Representative Sherlock led a three-year study on the effectiveness of special education in Rhode Island. He also was the architect of the state's current group-home structure for adults with disabilities. On other issues, he helped initiate a far-ranging study on casino gambling. Representative Sherlock grew up in Pawtucket, the youngest of nine children. He graduated from Providence College and earned a doctorate in education at Boston University in 1969. He fought in the Korean War.

When the Assembly downsized and redistricted last year, colleagues suggested he retire.
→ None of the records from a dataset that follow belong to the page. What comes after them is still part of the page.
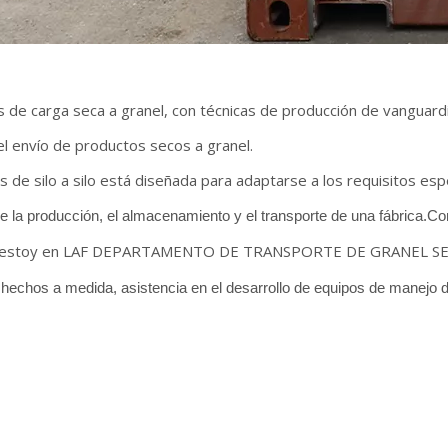
os de carga seca a granel, con técnicas de producción de vanguard
el envío de productos secos a granel.
 de silo a silo está diseñada para adaptarse a los requisitos espe
de la producción, el almacenamiento y el transporte de una fábrica.C
estoy en LAF DEPARTAMENTO DE TRANSPORTE DE GRANEL SE
hechos a medida, asistencia en el desarrollo de equipos de manejo 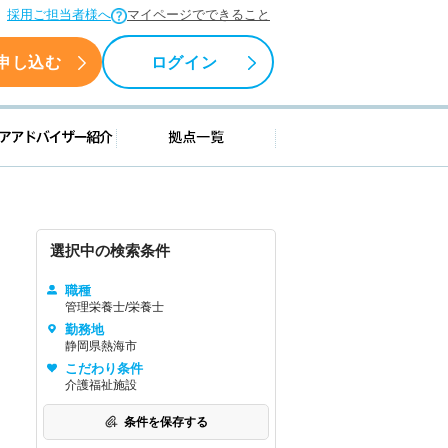
採用ご担当者様へ
マイページでできること
申し込む
ログイン
援情報
キャリアアドバイザー紹介
拠点一覧
選択中の検索条件
職種
管理栄養士/栄養士
勤務地
静岡県熱海市
こだわり条件
介護福祉施設
条件を保存する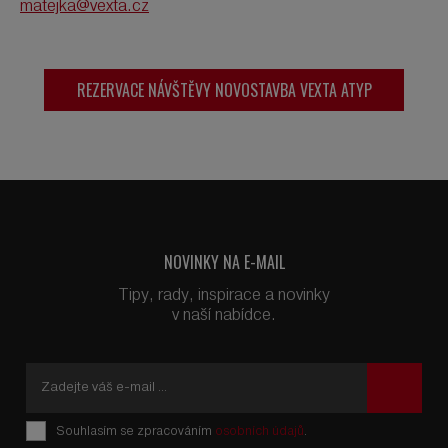
matejka@vexta.cz
REZERVACE NÁVŠTĚVY NOVOSTAVBA VEXTA ATYP
NOVINKY NA E-MAIL
Tipy, rady, inspirace a novinky
v naší nabídce.
Souhlasím se zpracováním
osobních údajů
.
Formulář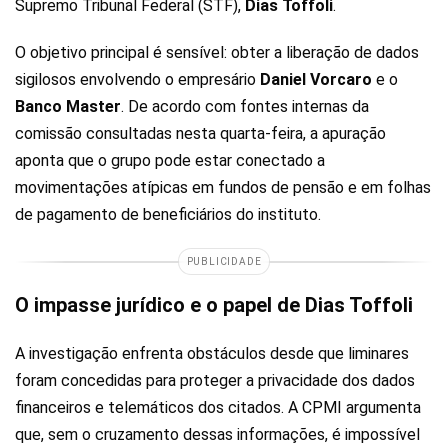
Supremo Tribunal Federal (STF),
Dias Toffoli
.
O objetivo principal é sensível: obter a liberação de dados
sigilosos envolvendo o empresário
Daniel Vorcaro
e o
Banco Master
. De acordo com fontes internas da
comissão consultadas nesta quarta-feira, a apuração
aponta que o grupo pode estar conectado a
movimentações atípicas em fundos de pensão e em folhas
de pagamento de beneficiários do instituto.
PUBLICIDADE
O impasse jurídico e o papel de Dias Toffoli
A investigação enfrenta obstáculos desde que liminares
foram concedidas para proteger a privacidade dos dados
financeiros e telemáticos dos citados. A CPMI argumenta
que, sem o cruzamento dessas informações, é impossível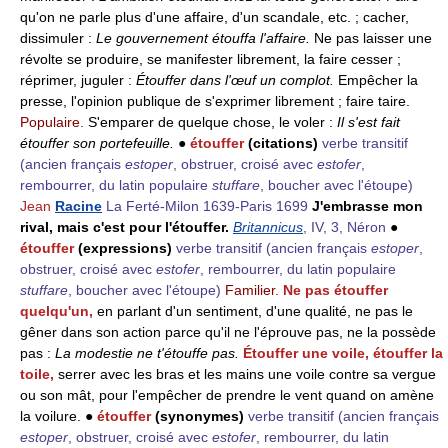
qu'on ne parle plus d'une affaire, d'un scandale, etc. ; cacher,
dissimuler :
Le gouvernement étouffa l'affaire.
Ne pas laisser une
révolte se produire, se manifester librement, la faire cesser ;
réprimer, juguler :
Étouffer dans l'œuf un complot.
Empêcher la
presse, l'opinion publique de s'exprimer librement ; faire taire.
Populaire.
S'emparer de quelque chose, le voler :
Il s'est fait
étouffer son portefeuille.
●
étouffer
(citations)
verbe transitif
(ancien français
estoper
, obstruer, croisé avec
estofer
,
rembourrer, du latin populaire
stuffare
, boucher avec l'étoupe)
Jean
Racine
La Ferté-Milon 1639-Paris 1699
J'embrasse mon
rival, mais c'est pour l'étouffer.
Britannicus
, IV, 3, Néron
●
étouffer
(expressions)
verbe transitif
(ancien français
estoper
,
obstruer, croisé avec
estofer
, rembourrer, du latin populaire
stuffare
, boucher avec l'étoupe)
Familier.
Ne pas étouffer
quelqu'un,
en parlant d'un sentiment, d'une qualité, ne pas le
gêner dans son action parce qu'il ne l'éprouve pas, ne la possède
pas :
La modestie ne t'étouffe pas.
Étouffer une voile, étouffer la
toile,
serrer avec les bras et les mains une voile contre sa vergue
ou son mât, pour l'empêcher de prendre le vent quand on amène
la voilure. ●
étouffer
(synonymes)
verbe transitif
(ancien français
estoper
, obstruer, croisé avec
estofer
, rembourrer, du latin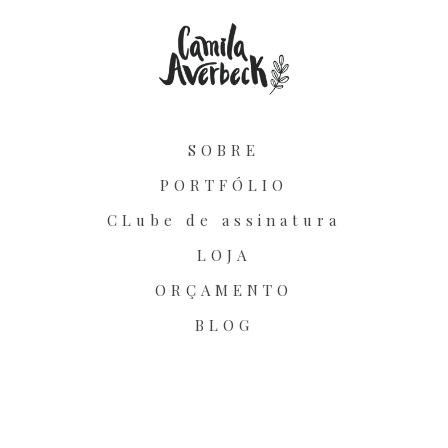
SOBRE
PORTFÓLIO
CLube de assinatura
LOJA
ORÇAMENTO
BLOG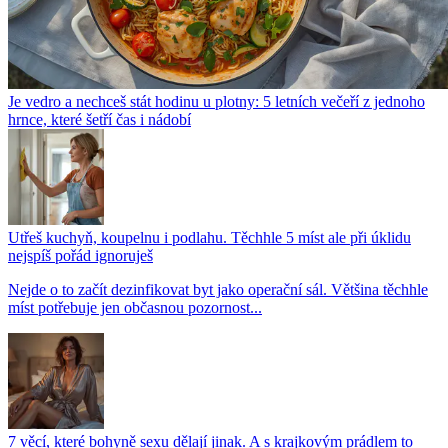
Je vedro a nechceš stát hodinu u plotny: 5 letních večeří z jednoho
hrnce, které šetří čas i nádobí
Utřeš kuchyň, koupelnu i podlahu. Těchhle 5 míst ale při úklidu
nejspíš pořád ignoruješ
Nejde o to začít dezinfikovat byt jako operační sál. Většina těchhle
míst potřebuje jen občasnou pozornost...
7 věcí, které bohyně sexu dělají jinak. A s krajkovým prádlem to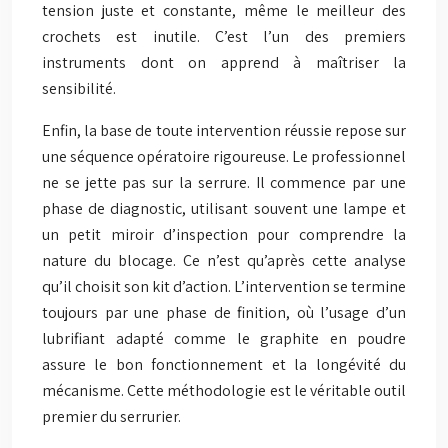
tension juste et constante, même le meilleur des
crochets est inutile. C’est l’un des premiers
instruments dont on apprend à maîtriser la
sensibilité.
Enfin, la base de toute intervention réussie repose sur
une séquence opératoire rigoureuse. Le professionnel
ne se jette pas sur la serrure. Il commence par une
phase de diagnostic, utilisant souvent une lampe et
un petit miroir d’inspection pour comprendre la
nature du blocage. Ce n’est qu’après cette analyse
qu’il choisit son kit d’action. L’intervention se termine
toujours par une phase de finition, où l’usage d’un
lubrifiant adapté comme le graphite en poudre
assure le bon fonctionnement et la longévité du
mécanisme. Cette méthodologie est le véritable outil
premier du serrurier.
"He told me: `When your entire life has been devoted to public service, you just can't stop,' " McNamara said. "He didn't."

In addition to his son, Representative Sherlock leaves his wife, Ann; two daughters, Kathleen Sherlock MacLean of Foster and Mary E. of Providence; one other son, Martin D. of Foster; four sisters, Mary Frances Campbell of Pawtucket, Martina Higgins of Narragansett, Angela Brousseau of South Kingstown, and Helene Mainor of North Kingstown; three brothers, John F. Jr. of Pawtucket, Gerald of Smithfield; and Henry of Providence; and six grandchildren.

A Mass will be held tomorrow at 11 a.m. in St. William Church, according to the Providence Journal.

Burial will be in Rhode Island Veterans Cemetery in Exeter.